Extracted material:
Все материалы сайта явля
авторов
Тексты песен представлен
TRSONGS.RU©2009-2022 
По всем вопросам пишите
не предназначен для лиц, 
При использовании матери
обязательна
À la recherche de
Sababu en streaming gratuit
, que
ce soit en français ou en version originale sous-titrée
--
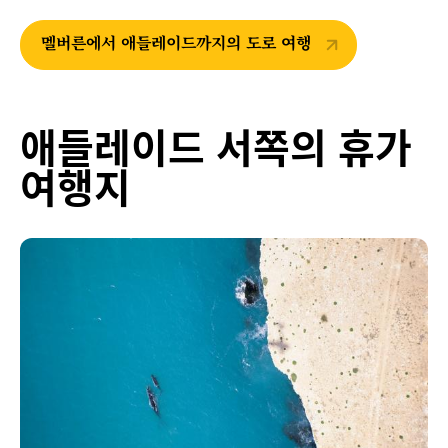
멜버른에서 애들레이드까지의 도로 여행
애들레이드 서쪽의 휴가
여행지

Aim of the exercise: Repeat, exactly as they stand above, the lines from the line with "Все материалы сайта явля" to the line with "ce soit en français", both lines included.

Answer to this exercise:
Все материалы сайта явля
авторов
Тексты песен представлен
TRSONGS.RU©2009-2022 
По всем вопросам пишите
не предназначен для лиц, 
При использовании матери
обязательна
À la recherche de
Sababu en streaming gratuit
, que
ce soit en français ou en version originale sous-titrée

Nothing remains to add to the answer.